For me, there were three big take-aways from the movie that will stay with me for a while:
- An adoptee’s search for personal history, or his/her attempt to understand and accept what is missing from his/her early days of life, is a private struggle and journey that must be taken on his/her own. In the movie, this was accurately depicted by Saroo’s distance from his girlfriend and adoptive parents as he researched the location of his childhood home, a village he still had memories of, but a village whose name he did not accurately know. No matter how close loved ones are to an adoptee ready to search for answers, when it comes to an adoptee reconciling his/her past, it ultimately must be done alone. Of course many accept external support along the way, but in the end, it is an emotional and spiritual journey that no one else can experience. It may be hard for outsiders to understand, but ultimately, it is such a personal and intimate affair, the best others can do is offer their support, but accept that distance may be needed, at least temporarily.
- Adoptive parents are truly loving and special people. Yes, I know negligent and abusive adoptive parents exist, but I believe the majority of them are truly loving, special people. In “Lion,” this was the case for Saroo and his brother—they honestly did have adoptive parents who both considered their adopted sons “their own” children, but who also realized they had another set of parents continents away who may have also loved them, and for whatever reason, could not care for them.
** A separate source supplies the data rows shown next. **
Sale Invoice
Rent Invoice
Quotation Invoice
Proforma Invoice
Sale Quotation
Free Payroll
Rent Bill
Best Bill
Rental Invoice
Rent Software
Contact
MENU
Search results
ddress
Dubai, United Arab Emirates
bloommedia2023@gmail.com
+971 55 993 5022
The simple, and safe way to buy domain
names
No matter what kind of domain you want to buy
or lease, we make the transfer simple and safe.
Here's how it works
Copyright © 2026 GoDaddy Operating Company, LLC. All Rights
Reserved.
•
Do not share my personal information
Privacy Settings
I loved how the movie depicted Saroo’s adopted parents as being understanding and supportive of his search for his biological family in India, especially his mother and older brother who he had very clear memories of. And I loved how his parents did not feel threatened by the need for their son to find his birth mother and how they gave him both the space and privacy he needed to search for her and the respect and understanding they showed in acknowledging that this was a personal journey he needed to take. It still brings tears to my eyes when I think about it, but it was such a beautiful depiction of the love adoptive parents have for their children and what special people they really are.
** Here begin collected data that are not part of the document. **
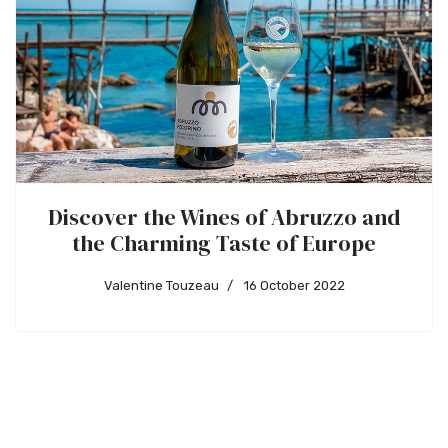
Discover the Wines of Abruzzo and
the Charming Taste of Europe
Valentine Touzeau
16 October 2022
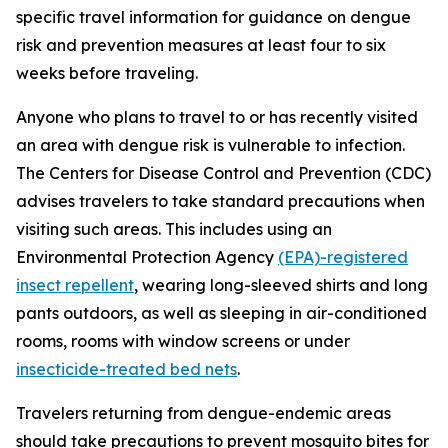
specific travel information for guidance on dengue
risk and prevention measures at least four to six
weeks before traveling.
Anyone who plans to travel to or has recently visited
an area with dengue risk is vulnerable to infection.
The Centers for Disease Control and Prevention (CDC)
advises travelers to take standard precautions when
visiting such areas. This includes using an
Environmental Protection Agency
(EPA)-registered
insect repellent
, wearing long-sleeved shirts and long
pants outdoors, as well as sleeping in air-conditioned
rooms, rooms with window screens or under
insecticide-treated bed nets
.
Travelers returning from dengue-endemic areas
should take precautions to prevent mosquito bites for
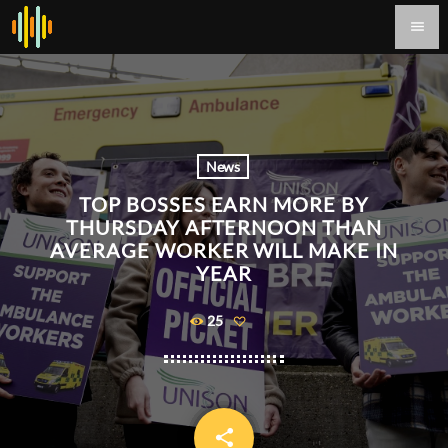
menu
News
TOP BOSSES EARN MORE BY
THURSDAY AFTERNOON THAN
AVERAGE WORKER WILL MAKE IN
YEAR
25
share
email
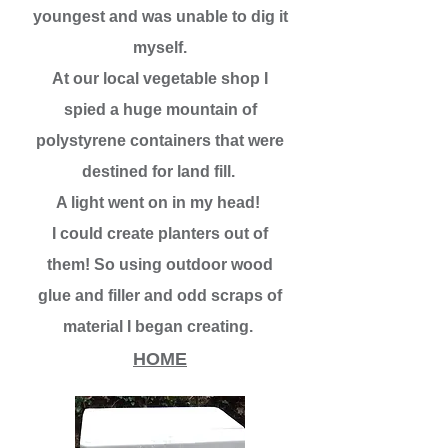
youngest and was unable to dig it
myself.
At our local vegetable shop I
spied a huge mountain of
polystyrene containers that were
destined for land fill.
A light went on in my head!
I could create planters out of
them! So using outdoor wood
glue and filler and odd scraps of
material I began creating.
HOME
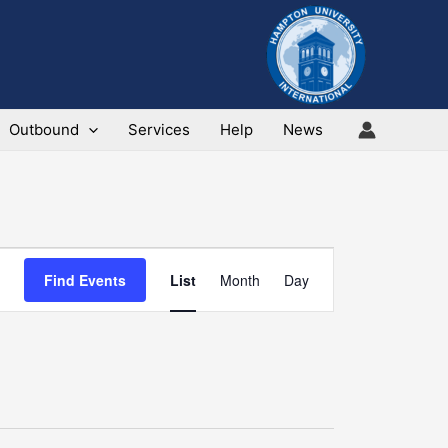
Outbound
Services
Help
News
Event
Find Events
List
Month
Day
Views
Navigation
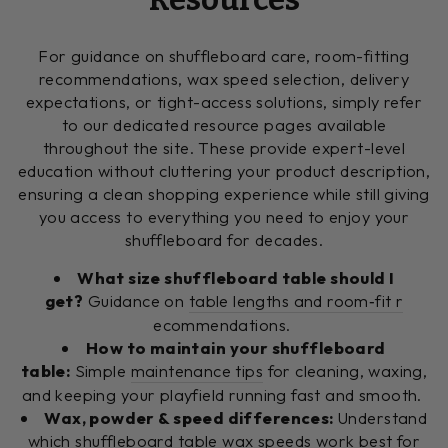
For guidance on shuffleboard care, room-fitting
recommendations, wax speed selection, delivery
expectations, or tight-access solutions, simply refer
to our dedicated resource pages available
throughout the site. These provide expert-level
education without cluttering your product description,
ensuring a clean shopping experience while still giving
you access to everything you need to enjoy your
shuffleboard for decades.
What size shuffleboard table should I
get?
Guidance on
table lengths and room‑fit r
ecommendations.
How to maintain your shuffleboard
table:
Simple
maintenance tips
for cleaning, waxing,
and keeping your playfield running fast and smooth.
Wax, powder & speed differences:
Understand
which
shuffleboard table wax speeds
work best for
- Things happen for a reason, and for the lucky, it all works out in the end. People may see the events that led to Saroo’s adoption as a series of tragedies that should never have happened. He should have never followed his older brother to the city to do night work. He should have never left the bench where his older brother left him to sleep until he could return from work and bring Saroo back home to their village. He should have never ventured onto that empty train that took him to far away Calcutta where he became permanently separated from his family in Khandwa. But as we learn at the end of the movie when Saroo is reunited with his birth mother and he learns about the missing pieces of his childhood and what happened to his mother and brother after his separation from them, I can come to no other conclusion except that Saroo’s journey to Australia was likely meant to be. We learn that his older brother Guddu would have never come back for him at the train station bench after his night shift had Saroo stayed put as instructed, for that same night he and his brother ventured out into the city, Guddu was killed by a train shortly after leaving Saroo to sleep at the station. If this is not a divine sign of what was meant to be for this boy, I don’t know what is, but I am convinced God had a plan for Saroo that night and that he was meant to be adopted by his parents in Australia and live the wonderful life he has had.
When you think about it, “Lion” is truly an incredible story: everything from the events that led to Saroo’s adoption to how he was able to find his birth mother off just his memory—simply amazing. Even for those who have not been personally affected by international adoption, “Lion” is a movie all can appreciate. But for those whose lives have been touched by adoption, the meaning behind this movie is much more impactful.